Destano invece parecchie perplessità i brani che di Born To Die ricalcano i capisaldi stilistici (la scansione marziale del beat, etc.), e quindi Money Power Glory e la sardonica Fucked My Way Up To The Top: pur avendo il merito di spezzare per pochi minuti il tono sognante a tratti soporifero - dell'album, restano entrambe più o meno involute . Poca cosa, infine, i tre inediti contenuti nell'edizione deluxe, fatta salva una Black Beauty prodotta da Paul Epworth che non avrebbe sfigurato in scaletta, magari al posto della bruttarella Pretty When You Cry.
Un lavoro, Ultraviolence, più cantautorale e adulto rispetto all'esordio; sorta di reflusso indie dopo la sbornia da grande pubblico, e quindi documento che testimonia un percorso inverso rispetto a quello che ha condotto Lana al successo. La critica specializzata e generalista pare compatta nel salutare una Del Rey finalmente artista e non più solo popstar, accogliendo Ultraviolence con toni che vanno dal sorpreso all'entusiastico (ma sul discorso vendite, nonostante il già annunciato primo posto Billboard, ci andrei più cauto: troppi sono i fattori da analizzare, alcuni dei quali parrebbero mettere in dubbio, sulla lunga distanza, risultati commerciali equiparabili a quelli del predecessore).
L'aspetto paradossale di questa improvvisa unanimità di consensi è che, a mio modesto avviso, LDR non è mai stata soltanto una popstar. Anzi, rincaro la dose: checché se ne dica, se c'è un suo album che costeggia pericolosamente il concetto di retrò, questo è proprio Ultraviolence (non mi meraviglierei se qualcuno l'avesse definito più onesto), quello che sovente si adagia su stereotipi invece di rivitalizzarli, quello senza strappi, senza i conflitti che rendevano Born To Die un'esperienza davvero inedita.
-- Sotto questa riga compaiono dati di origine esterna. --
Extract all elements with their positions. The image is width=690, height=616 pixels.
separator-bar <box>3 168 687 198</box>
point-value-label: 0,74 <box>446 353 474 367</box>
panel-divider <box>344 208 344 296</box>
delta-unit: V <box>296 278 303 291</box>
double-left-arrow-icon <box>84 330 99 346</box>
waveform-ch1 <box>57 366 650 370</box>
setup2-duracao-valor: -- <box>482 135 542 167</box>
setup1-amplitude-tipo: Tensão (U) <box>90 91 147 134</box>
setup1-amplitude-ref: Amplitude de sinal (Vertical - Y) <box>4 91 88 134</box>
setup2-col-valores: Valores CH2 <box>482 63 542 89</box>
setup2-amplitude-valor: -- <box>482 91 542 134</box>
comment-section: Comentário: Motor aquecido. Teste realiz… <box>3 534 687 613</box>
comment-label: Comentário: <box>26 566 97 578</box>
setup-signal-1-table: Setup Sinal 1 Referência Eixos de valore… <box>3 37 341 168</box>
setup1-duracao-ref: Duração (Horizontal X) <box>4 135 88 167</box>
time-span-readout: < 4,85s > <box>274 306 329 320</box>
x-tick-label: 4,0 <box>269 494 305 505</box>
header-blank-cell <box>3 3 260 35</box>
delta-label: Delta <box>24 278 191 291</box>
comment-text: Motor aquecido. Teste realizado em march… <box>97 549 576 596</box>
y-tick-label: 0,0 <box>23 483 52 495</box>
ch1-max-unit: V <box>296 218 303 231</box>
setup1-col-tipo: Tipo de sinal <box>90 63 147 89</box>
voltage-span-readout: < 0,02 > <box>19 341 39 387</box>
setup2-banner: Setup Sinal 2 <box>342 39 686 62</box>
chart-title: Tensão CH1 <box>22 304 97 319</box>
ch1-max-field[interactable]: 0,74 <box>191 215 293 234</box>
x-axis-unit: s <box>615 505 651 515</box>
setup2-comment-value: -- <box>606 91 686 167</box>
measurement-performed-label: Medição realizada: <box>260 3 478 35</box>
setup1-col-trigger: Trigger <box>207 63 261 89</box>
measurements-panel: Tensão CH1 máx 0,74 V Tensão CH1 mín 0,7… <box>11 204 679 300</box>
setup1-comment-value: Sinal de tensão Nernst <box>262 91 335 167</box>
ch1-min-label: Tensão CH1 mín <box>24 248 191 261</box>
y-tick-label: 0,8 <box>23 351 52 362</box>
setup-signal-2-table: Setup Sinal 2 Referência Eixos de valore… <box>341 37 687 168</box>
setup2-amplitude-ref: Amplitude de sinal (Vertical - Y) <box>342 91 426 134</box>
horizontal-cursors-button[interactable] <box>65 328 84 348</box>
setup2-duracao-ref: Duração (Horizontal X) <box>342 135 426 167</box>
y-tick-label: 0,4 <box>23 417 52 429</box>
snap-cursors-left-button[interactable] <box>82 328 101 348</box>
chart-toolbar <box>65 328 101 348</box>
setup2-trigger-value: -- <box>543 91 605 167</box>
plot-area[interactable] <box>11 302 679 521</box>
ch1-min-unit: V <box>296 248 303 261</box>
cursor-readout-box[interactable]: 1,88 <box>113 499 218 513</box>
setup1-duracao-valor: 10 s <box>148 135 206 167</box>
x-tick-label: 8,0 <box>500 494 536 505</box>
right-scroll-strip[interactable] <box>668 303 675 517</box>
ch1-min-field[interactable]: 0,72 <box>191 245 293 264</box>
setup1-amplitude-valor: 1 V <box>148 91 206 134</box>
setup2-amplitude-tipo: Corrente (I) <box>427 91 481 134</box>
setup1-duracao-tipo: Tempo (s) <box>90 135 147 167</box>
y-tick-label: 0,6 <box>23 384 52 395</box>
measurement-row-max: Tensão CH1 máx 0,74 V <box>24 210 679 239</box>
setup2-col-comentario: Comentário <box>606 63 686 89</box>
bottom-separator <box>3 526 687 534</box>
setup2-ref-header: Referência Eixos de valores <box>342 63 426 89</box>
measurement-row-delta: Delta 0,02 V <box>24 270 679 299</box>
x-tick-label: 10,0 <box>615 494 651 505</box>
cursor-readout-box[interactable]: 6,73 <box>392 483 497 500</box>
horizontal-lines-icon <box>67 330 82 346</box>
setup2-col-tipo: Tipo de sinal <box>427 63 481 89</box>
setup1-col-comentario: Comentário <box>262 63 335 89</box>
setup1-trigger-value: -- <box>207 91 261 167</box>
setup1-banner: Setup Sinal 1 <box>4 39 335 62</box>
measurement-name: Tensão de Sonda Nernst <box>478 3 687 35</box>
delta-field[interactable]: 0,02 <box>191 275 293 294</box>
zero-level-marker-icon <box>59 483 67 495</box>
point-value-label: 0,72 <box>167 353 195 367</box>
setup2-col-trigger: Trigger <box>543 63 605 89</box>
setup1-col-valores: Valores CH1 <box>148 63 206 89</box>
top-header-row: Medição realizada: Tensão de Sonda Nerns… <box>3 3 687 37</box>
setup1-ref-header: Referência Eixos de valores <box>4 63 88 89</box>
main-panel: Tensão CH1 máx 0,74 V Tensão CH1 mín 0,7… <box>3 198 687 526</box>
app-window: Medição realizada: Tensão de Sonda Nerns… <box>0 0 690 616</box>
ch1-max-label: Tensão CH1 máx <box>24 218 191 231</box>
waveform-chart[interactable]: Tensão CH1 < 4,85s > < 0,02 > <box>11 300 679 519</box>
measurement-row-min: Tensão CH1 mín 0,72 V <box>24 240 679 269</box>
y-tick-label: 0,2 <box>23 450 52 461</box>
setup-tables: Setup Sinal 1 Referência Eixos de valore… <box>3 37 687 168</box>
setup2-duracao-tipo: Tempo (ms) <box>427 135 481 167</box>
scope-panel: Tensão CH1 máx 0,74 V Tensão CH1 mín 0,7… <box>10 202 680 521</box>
Alla orrorifica, destabilizzante metamorfosi del concetto stesso di teen pop (perdonate l'autocitazione) si sostituisce ora il narco-swing, come lo definisce Auerbach. Un sottofondo crepuscolare, fluido ma tendente all'indistinto, effluvio di sottovoce fuligginosi, malinconia discreta, luce soffusa: l'esatto l'opposto dell'espressionismo pop di Born To Die, delle sue luci abbaglianti da sala chirurgica, della sua solenne obliquità. Ciò che innervava quell'opera, rendendola oggetto indefinibile, in precario equilibrio fra due mondi, era l'incontro/scontro di matrici stilistiche e loro sottintesi merceologici/ontologici (il meta-qualcosa di cui tanto abbiamo parlato). Ultraviolence ha superato - anche brillantemente, intendiamoci - tale dicotomia e annesso problema d'inquadramento. Le ambiguità, come per magia, svaniscono al cospetto di una simil-maturità senza dubbio eccentrica e capace di produrre ancora ottima musica (quando il team si impegna), ma nel complesso ottundente, troppo familiare: prima ci si confrontava col nemico, ora ci si gode il calduccio depravato del proprio habitat (finchè la Interscope acconsente). Album discreto, nonostante tutto. Ma proseguendo di questo passo, di Lana Del Rey finirà col restare solo Lizzy Grant. Se ciò sia un bene o un male, lascio a voi giudicarlo.